Такое впечатление, что замки́ в Массачусетсе XVII века вообще не работали: границы там то и дело нарушались, а в дома вламывались. У салемских фермеров имелись основания поддерживать страх собственных жен оставаться в одиночестве: женщина подвергалась риску нападения соседа, когда ее муж отлучался в погреб за сидром. Осознанно или нет, мужчины регулярно ныряли в чужие кровати (интересно, что на протяжении 1692 года женщины-привидения очень часто беспокоили мужчин по ночам, притом что в реальности нередко случалось как раз обратное).
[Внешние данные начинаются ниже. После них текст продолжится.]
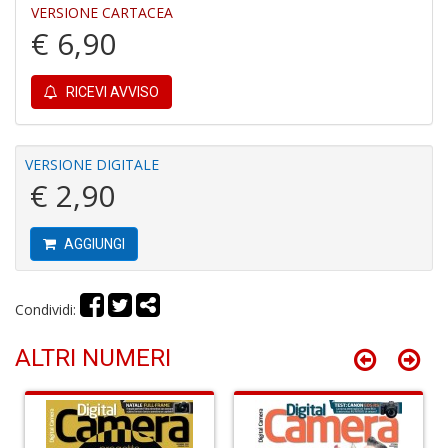
VERSIONE CARTACEA
€ 6,90
C
P
M
RICEVI AVVISO
a
P
C
VERSIONE DIGITALE
S
€ 2,90
n
+
D
AGGIUNGI
Condividi:
U
ALTRI NUMERI
M
di
F
Ar
n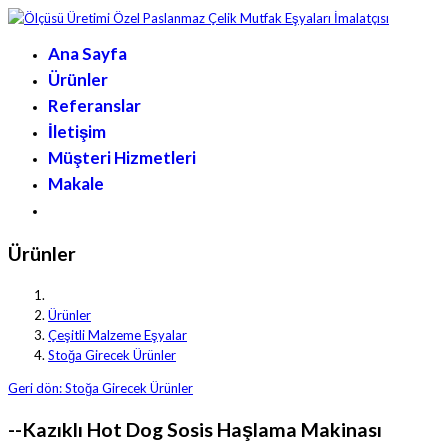
Ana Sayfa
Ürünler
Referanslar
İletişim
Müşteri Hizmetleri
Makale
Ürünler
Ürünler
Çeşitli Malzeme Eşyalar
Stoğa Girecek Ürünler
Geri dön: Stoğa Girecek Ürünler
--Kazıklı Hot Dog Sosis Haşlama Makinası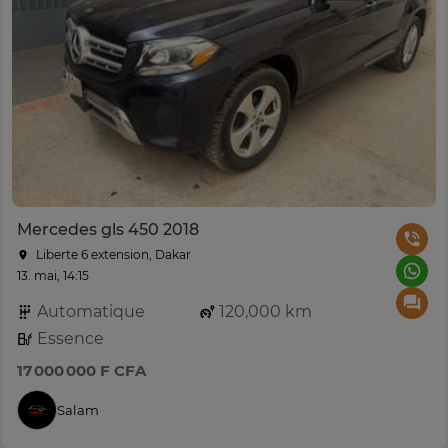
Mercedes gls 450 2018
Liberte 6 extension, Dakar
13. mai, 14:15
Automatique
120,000 km
Essence
17 000 000 F CFA
Salam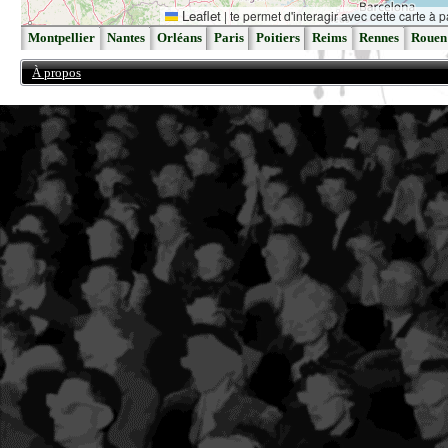
Leaflet
|
te permet d'interagir avec cette carte à p
Montpellier
Nantes
Orléans
Paris
Poitiers
Reims
Rennes
Rouen
À propos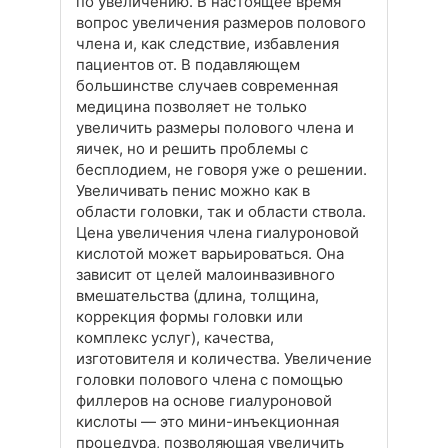
по увеличению. В настоящее время
вопрос увеличения размеров полового
члена и, как следствие, избавления
пациентов от. В подавляющем
большинстве случаев современная
медицина позволяет не только
увеличить размеры полового члена и
яичек, но и решить проблемы с
бесплодием, не говоря уже о решении.
Увеличивать пенис можно как в
области головки, так и области ствола.
Цена увеличения члена гиалуроновой
кислотой может варьироваться. Она
зависит от целей малоинвазивного
вмешательства (длина, толщина,
коррекция формы головки или
комплекс услуг), качества,
изготовителя и количества. Увеличение
головки полового члена с помощью
филлеров на основе гиалуроновой
кислоты — это мини-инъекционная
процедура, позволяющая увеличить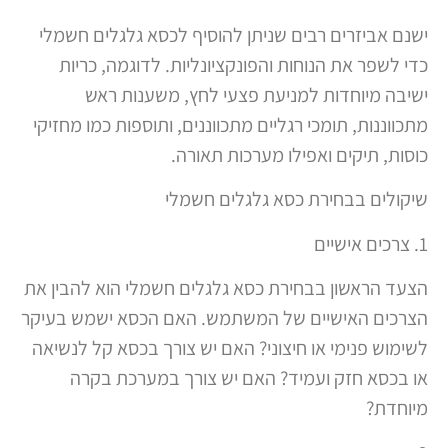
ישנם אביזרים רבים שניתן להוסיף לכסא גלגלים חשמלי
כדי לשפר את הנוחות והפונקציונליות. לדוגמה, כריות
ישיבה מיוחדות למניעת פצעי לחץ, משענות ראש
מתכווננות, תומכי רגליים מתכווננים, ותוספות כמו מחזיקי
כוסות, תיקים ואפילו מערכות תאורה.
שיקולים בבחירת כסא גלגלים חשמלי
1. צרכים אישיים
הצעד הראשון בבחירת כסא גלגלים חשמלי הוא להבין את
הצרכים האישיים של המשתמש. האם הכסא ישמש בעיקר
לשימוש פנימי או חיצוני? האם יש צורך בכסא קל לנשיאה
או בכסא חזק ועמיד? האם יש צורך במערכת בקרה
מיוחדת?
Особенно опасными местами были темные сараи. Одна девушка из Ньюбери заявила насильнику, заманившему ее в хлев, выбив свечу из ее руки, что «скорее даст забодать себя коровам, чем будет осквернена таким придурком, как он» [46]. Подобные стычки обладали мощным разрушительным потенциалом: злые слова спорящих часто превращались в еще более ожесточенную перебранку между их родственниками, которые несли эстафету дальше, от поколения к поколению. Таким образом, вражда Патнэмов с несколькими семействами из Топсфилда за десятилетия приобрела силу цунами, а семья Ребекки Нёрс бесконечно судилась с теми же Патнэмами за землю. Суды, основанные на английском праве, работали весьма эффективно и молниеносно. До тюрьмы доходило редко. Обычно все заканчивалось заманчивой отработкой или возмещением потерь – ну или новым иском.
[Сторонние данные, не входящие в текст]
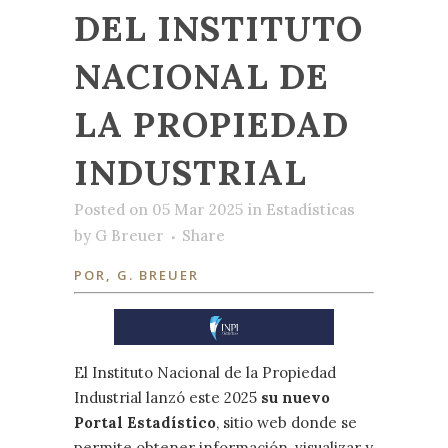
DEL INSTITUTO
NACIONAL DE
LA PROPIEDAD
INDUSTRIAL
Posted on 05 Mar 2025
in
Estadísticas
by
G Breuer
Share
POR, G. BREUER
El Instituto Nacional de la Propiedad
Industrial lanzó este 2025
su nuevo
Portal Estadístico
, sitio web donde se
permite obtener información, visualizar y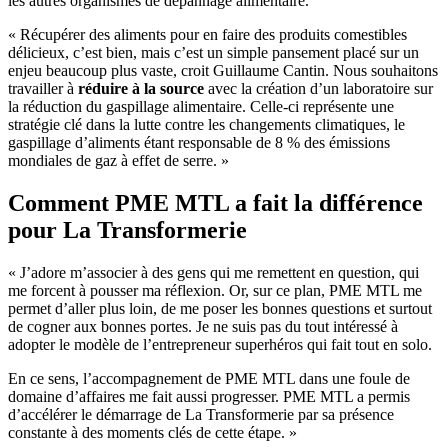
les autres organismes de dépannage alimentaire.
« Récupérer des aliments pour en faire des produits comestibles
délicieux, c’est bien, mais c’est un simple pansement placé sur un
enjeu beaucoup plus vaste, croit Guillaume Cantin. Nous souhaitons
travailler à
réduire à la source
avec la création d’un laboratoire sur
la réduction du gaspillage alimentaire. Celle-ci représente une
stratégie clé dans la lutte contre les changements climatiques, le
gaspillage d’aliments étant responsable de 8 % des émissions
mondiales de gaz à effet de serre. »
Comment PME MTL a fait la différence
pour La Transformerie
« J’adore m’associer à des gens qui me remettent en question, qui
me forcent à pousser ma réflexion. Or, sur ce plan, PME MTL me
permet d’aller plus loin, de me poser les bonnes questions et surtout
de cogner aux bonnes portes. Je ne suis pas du tout intéressé à
adopter le modèle de l’entrepreneur superhéros qui fait tout en solo.
En ce sens, l’accompagnement de PME MTL dans une foule de
domaine d’affaires me fait aussi progresser. PME MTL a permis
d’accélérer le démarrage de La Transformerie par sa présence
constante à des moments clés de cette étape. »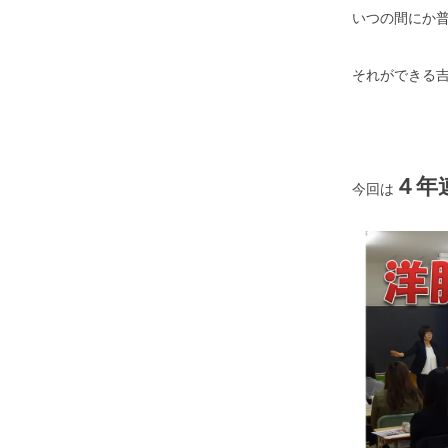
いつの間にか
それができる
４年
今回は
Наказания были весьма оригинальными, а вот преступления – не очень. Слуги регулярно подвергались словесному и физическому насилию. Они мстили, опустошая погреба, крадя утварь или подбрасывая камни в хозяйские постели [47]. Прежде чем убежать вместе с конем и ботинками хозяина, один слуга сообщил своей госпоже, что она «обычная шлюха, сука с горящим хвостом и жаба попрыгучая». Мало кто подходил к делу настолько творчески, как та девушка, что бросила жабу в кувшин с молоком. Салемского торговца Томаса Мола постоянно вызывали в суд – у него была крайне раздражающая квакерская привычка работать в день отдохновения и требовать того же от прислуги (это видели в окно его лавки) – в 1681 году он оказался там за избиение рабыни. Мол нанес ей тридцать или сорок ударов хлыстом по обнаженной спине. Она потом две недели харкала кровью. Зачем было так жестоко бить девушку, ведь он мог просто ее продать? – спросили его. «Потому что она хорошая служанка», – объяснил Мол, который тихо пересидел события 1692 года, зато после уже не выбирал выражений.

37

Редкий новоангличанин соглашался с высказыванием тестя Сэмюэла Сьюэлла, ненавидевшего суды: «Я считаю, что закон очень похож на лотерею: много расходов, мало доходов» [42].